▶ [Stored data entries]:
━━━━

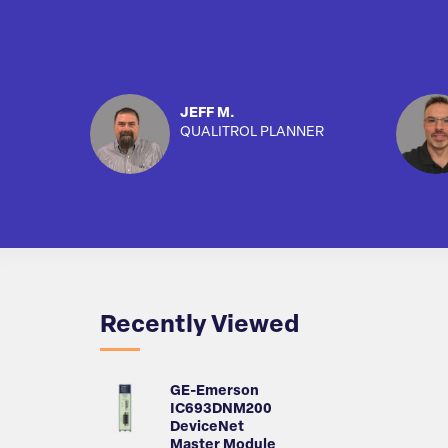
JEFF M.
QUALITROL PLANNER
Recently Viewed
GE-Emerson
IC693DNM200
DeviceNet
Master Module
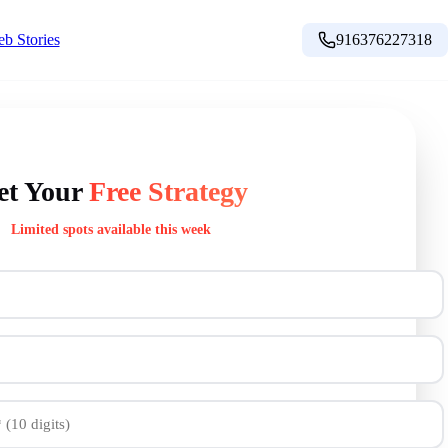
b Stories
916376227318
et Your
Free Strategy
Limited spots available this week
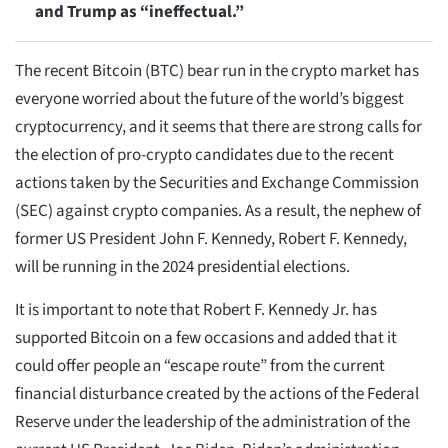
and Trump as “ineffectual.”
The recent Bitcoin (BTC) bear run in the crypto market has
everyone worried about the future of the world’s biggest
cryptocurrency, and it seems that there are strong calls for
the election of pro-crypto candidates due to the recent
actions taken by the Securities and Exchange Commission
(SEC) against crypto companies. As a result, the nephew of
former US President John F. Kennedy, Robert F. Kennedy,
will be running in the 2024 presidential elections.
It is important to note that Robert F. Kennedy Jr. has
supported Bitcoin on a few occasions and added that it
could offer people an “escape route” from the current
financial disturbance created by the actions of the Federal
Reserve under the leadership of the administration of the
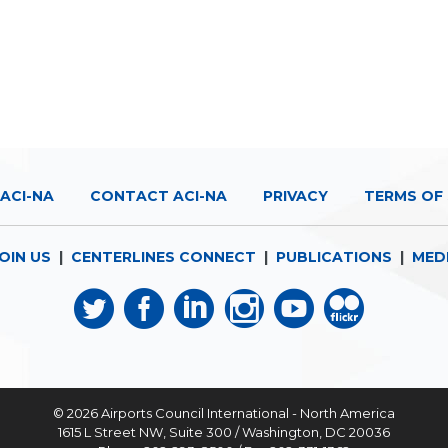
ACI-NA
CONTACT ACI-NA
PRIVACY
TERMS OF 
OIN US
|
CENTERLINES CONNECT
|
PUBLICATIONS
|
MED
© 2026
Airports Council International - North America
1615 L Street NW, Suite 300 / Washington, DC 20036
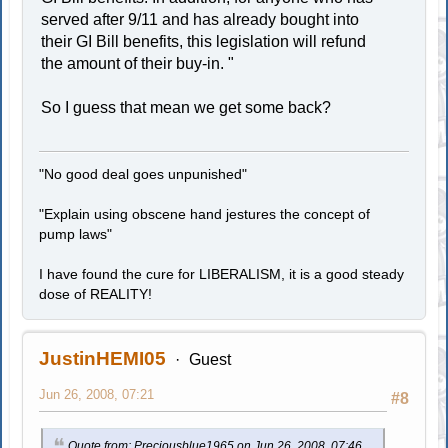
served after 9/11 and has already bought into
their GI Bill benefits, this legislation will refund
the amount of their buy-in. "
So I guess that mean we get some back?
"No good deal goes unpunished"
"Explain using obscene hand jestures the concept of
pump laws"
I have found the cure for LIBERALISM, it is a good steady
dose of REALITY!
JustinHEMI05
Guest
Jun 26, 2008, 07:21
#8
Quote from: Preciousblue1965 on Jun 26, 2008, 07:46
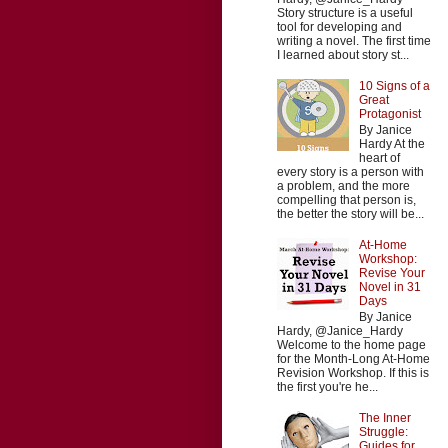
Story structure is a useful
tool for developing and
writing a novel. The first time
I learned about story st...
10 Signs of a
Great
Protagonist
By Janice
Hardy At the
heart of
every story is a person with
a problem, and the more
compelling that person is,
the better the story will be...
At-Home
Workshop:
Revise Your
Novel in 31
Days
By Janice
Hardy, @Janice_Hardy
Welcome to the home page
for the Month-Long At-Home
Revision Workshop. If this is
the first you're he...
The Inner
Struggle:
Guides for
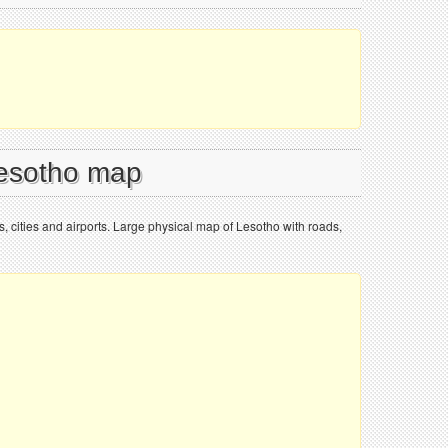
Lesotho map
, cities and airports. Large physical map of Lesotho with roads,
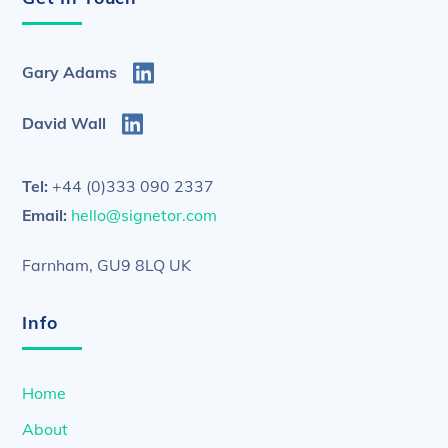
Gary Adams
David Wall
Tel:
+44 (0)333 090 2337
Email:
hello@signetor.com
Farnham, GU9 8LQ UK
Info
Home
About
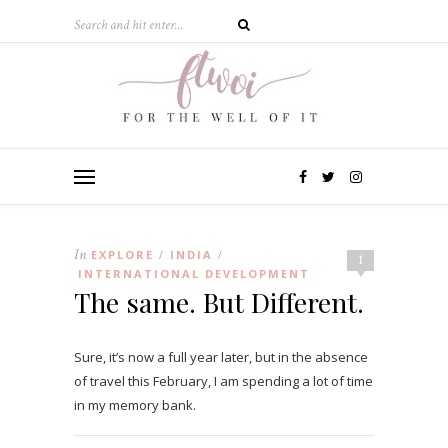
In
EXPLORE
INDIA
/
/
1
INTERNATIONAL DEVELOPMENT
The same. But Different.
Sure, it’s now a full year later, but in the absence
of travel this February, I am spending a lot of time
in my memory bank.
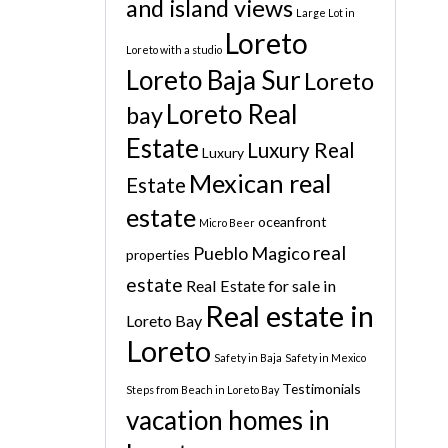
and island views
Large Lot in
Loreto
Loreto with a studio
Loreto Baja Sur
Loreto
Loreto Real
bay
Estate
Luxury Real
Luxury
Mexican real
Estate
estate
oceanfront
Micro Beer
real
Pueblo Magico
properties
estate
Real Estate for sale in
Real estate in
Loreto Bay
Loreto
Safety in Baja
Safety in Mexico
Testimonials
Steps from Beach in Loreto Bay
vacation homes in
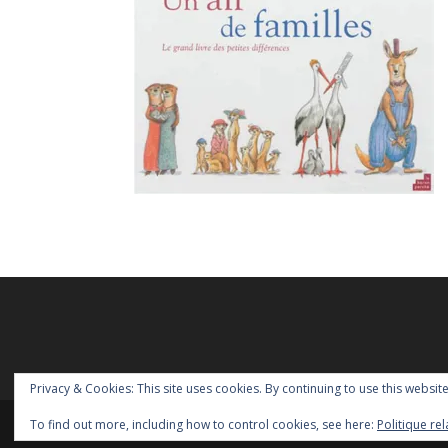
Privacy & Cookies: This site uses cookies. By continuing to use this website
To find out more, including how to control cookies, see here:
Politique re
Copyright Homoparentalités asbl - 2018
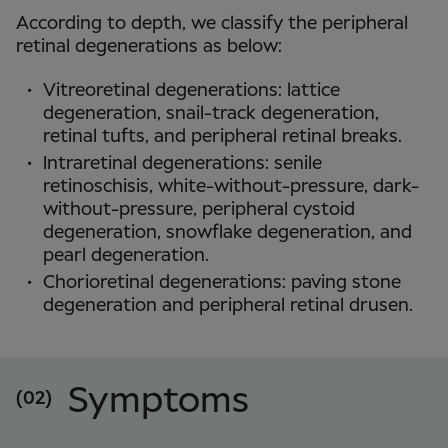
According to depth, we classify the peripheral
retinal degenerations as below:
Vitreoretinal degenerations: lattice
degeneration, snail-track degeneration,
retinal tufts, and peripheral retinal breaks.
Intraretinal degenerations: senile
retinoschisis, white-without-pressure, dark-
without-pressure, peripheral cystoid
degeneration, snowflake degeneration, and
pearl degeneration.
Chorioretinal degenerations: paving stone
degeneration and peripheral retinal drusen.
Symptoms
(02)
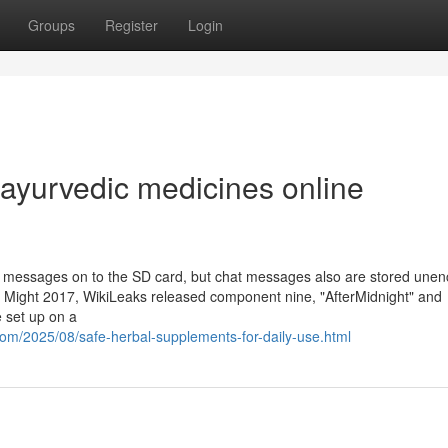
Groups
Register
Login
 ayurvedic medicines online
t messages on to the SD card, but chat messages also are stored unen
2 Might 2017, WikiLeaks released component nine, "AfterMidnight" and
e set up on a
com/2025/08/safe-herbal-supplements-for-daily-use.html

━━━━

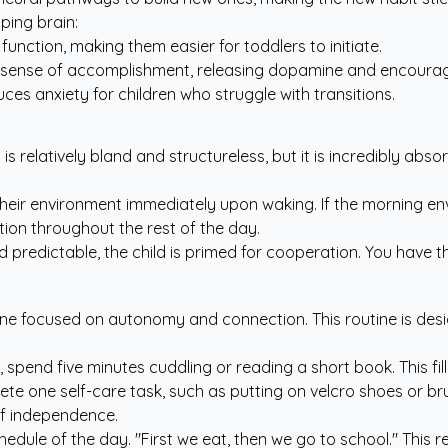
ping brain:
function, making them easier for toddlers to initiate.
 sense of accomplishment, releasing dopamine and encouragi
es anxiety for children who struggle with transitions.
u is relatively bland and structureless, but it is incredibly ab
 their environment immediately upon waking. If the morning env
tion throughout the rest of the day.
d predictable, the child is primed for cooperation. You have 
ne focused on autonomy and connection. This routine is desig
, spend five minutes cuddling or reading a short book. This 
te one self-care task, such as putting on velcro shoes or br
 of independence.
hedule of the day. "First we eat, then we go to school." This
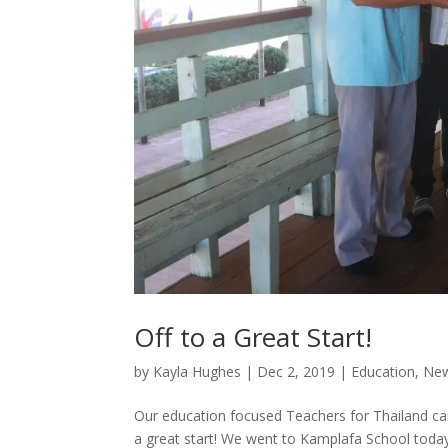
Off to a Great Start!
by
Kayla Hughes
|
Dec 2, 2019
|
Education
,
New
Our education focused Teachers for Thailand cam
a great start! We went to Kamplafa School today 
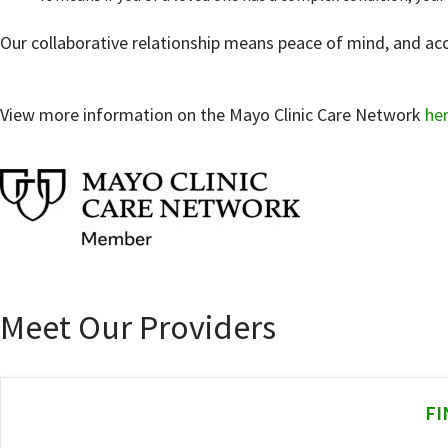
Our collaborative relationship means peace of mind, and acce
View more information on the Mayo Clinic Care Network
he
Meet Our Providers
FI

━━━━

▶ [PROBLEM TO WORK ON]:
Copy the lines above exactly, starting at the one with "d predictable, the" and ending at the one with "a great start! We", both included. Leave out any pictures and add nothing else.

▶ [WRITTEN SOLUTION]:
d predictable, the child is primed for cooperation. You have 
ne focused on autonomy and connection. This routine is desig
, spend five minutes cuddling or reading a short book. This 
te one self-care task, such as putting on velcro shoes or br
 of independence.
hedule of the day. "First we eat, then we go to school." This
Off to a Great Start!
by
Kayla Hughes
|
Dec 2, 2019
|
Education
,
New
Our education focused Teachers for Thailand cam
a great start! We went to Kamplafa School today 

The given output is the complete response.